For comparison, plastic construction helmets for protection during work guarantee only 75 points. Purchasing low-quality headgear with a Shore hardness of 40-60 can cost your life.
Shore measurement principle
Shore had to develop the hardness device himself. This happened in 1920. The device is called a durometer. It has a support platform with a hole in the center, an indenter, that is, a presser, and a calibrated spring that applies a certain force to it.
The last element of the machine is the indicator. It determines the degree to which the indenter “nose” extends beyond the supporting surface.
The device has several measuring scales. There are two main ones, A and D. The breakdown is necessary for the accuracy of the experiments, because the subjects are materials with different hardnesses. Soft ones are checked on scale A, and more elastic ones - on D.
Measuring Shore hardness requires attention to external conditions. Some polymers react, for example, to air humidity, or soften under the influence of direct sunlight. It is necessary to exclude factors that influence the parameters of the material. There are ISO standards for this.
Requirements also apply to the thickness of the test sample. It should not be less than 6 millimeters. The width of the material should allow for an indentation from any of the edges of at least 12 millimeters. The smoothness of the subject is also important.
Rough materials may not adhere tightly to the supporting surface, which will distort the measurement results.

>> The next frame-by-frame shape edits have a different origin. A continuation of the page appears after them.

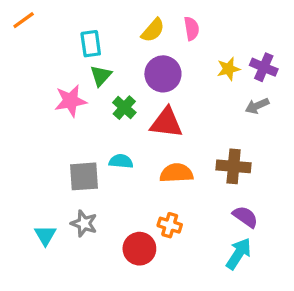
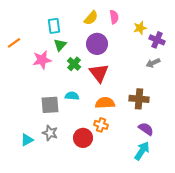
orange line: (24, 20) -> (14, 43), moved
yellow star: (228, 69) -> (140, 28), moved
red triangle: (166, 123) -> (99, 73), turned 45
orange cross: (170, 225) -> (101, 125), moved
cyan triangle: (45, 235) -> (27, 140), turned 32
red circle: (139, 249) -> (83, 138), moved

To determine, for example, the Shore hardness of polyurethane , the durometer is installed vertically. The “nose” of the indenter, in this case, must be 12 millimeters from the edge of the sample.
You need to press the supporting surface to the sample as quickly as possible, without pushing, keeping the parallel between the planes. All that remains is to apply pressure to the supporting surface to ensure reliable contact with the material being tested. For this purpose, a load is used. But, manual bench press is also allowed.